Saturday, June 13, 2015

How Children Play: Create (continued from below)

So how do children play?  There are three main focuses of play: creating, challenging, and discovering.
Children are constantly creating little dramas with their toys and acting them out.  They create art (on walls sometimes), create music as they pull the pans out of cupboards and beat on them, and create patterns as they arrange the pans on the floor from largest to smallest.
Creating is the main thing that goes on at our house.  The kids do world-building on paper, with Legos, clay, K'Nex, or in their heads.  Sometimes the creation leads to movie-making with paper dolls they have drawn. Sometimes it leads to writing dramas or poetry (we've never had a book produced yet; Luke wrote up 20 pages of notes a book...before he moved on to another book...which also has never seen the light, but still good for his brain).  When I was little I loved to create through sewing.  I'd lay my Barbie on some fabric and draw around her, cut out two pieces and sew them together, then wonder why it wouldn't go on her; helped me learn about the difference between circumference and diameter.
People are built to create - it is hard-wired in.  There is a way to kill this desire though, or at least diminish it and that is to do everything for them.  To give them only finished products to play with--pre-scripted toy sets that steer you into playing with them a certain way.  To fail to provide the raw materials of play, at a level kids feel comfortable with.
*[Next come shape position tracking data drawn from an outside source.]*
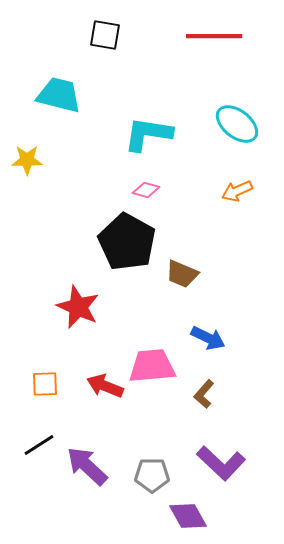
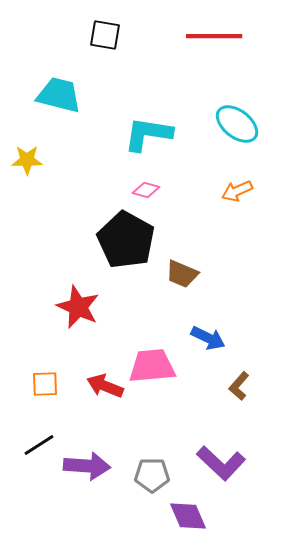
black pentagon: moved 1 px left, 2 px up
brown L-shape: moved 35 px right, 8 px up
purple arrow: rotated 141 degrees clockwise
purple diamond: rotated 6 degrees clockwise
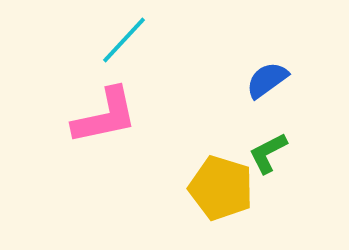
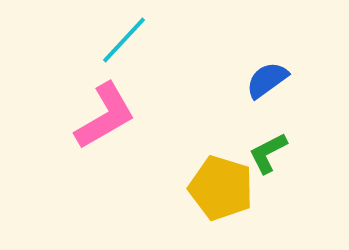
pink L-shape: rotated 18 degrees counterclockwise
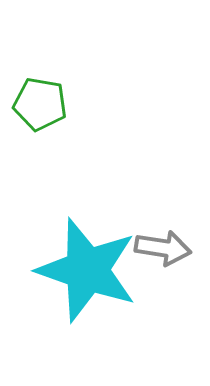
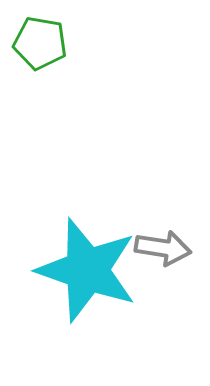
green pentagon: moved 61 px up
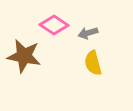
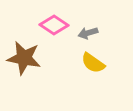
brown star: moved 2 px down
yellow semicircle: rotated 40 degrees counterclockwise
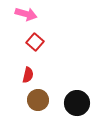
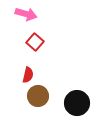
brown circle: moved 4 px up
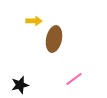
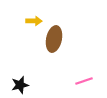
pink line: moved 10 px right, 2 px down; rotated 18 degrees clockwise
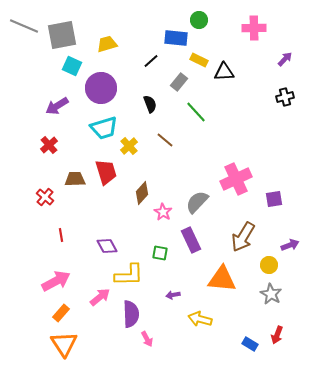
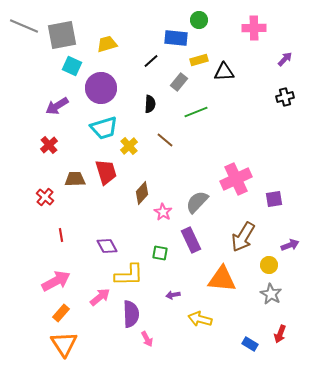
yellow rectangle at (199, 60): rotated 42 degrees counterclockwise
black semicircle at (150, 104): rotated 24 degrees clockwise
green line at (196, 112): rotated 70 degrees counterclockwise
red arrow at (277, 335): moved 3 px right, 1 px up
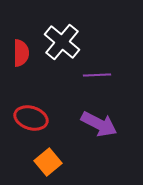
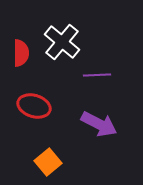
red ellipse: moved 3 px right, 12 px up
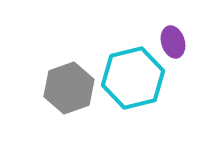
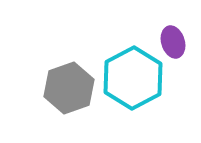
cyan hexagon: rotated 14 degrees counterclockwise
When we were new parents we were poor so we would both bring home stacks of paper from our jobs for our kids to play with (mine were covered with EKG print-outs and my husband's with energy policy proposals).  One side was blank, and so our kids would cover these papers with sketches until the floor was literally covered with artwork.  Our kids (so far) have all become good artists, and when we had more money we'd buy nice sketch notebooks for them.  But it was funny how those sketch books didn't usually fill up as fast as the scratch paper laying around--they were a bit intimidating.
So not having lots of money isn't necessarily a drawback, but impoverishing your child's environment IS.  Some parents don't want to have to step over Tinkertoys, or have crayons laying around that their child might draw on the couch with.  So they give their kids screens (iPads, lots of TV time) because they are not messy.  And though some vouch for Minecraft as a creative outlet, generally what you get with screens at best is pre-digested creativity, at worst is zero, even negative creativity, as the child feels like what he can do could never compete with the colorful stories and images on the screens.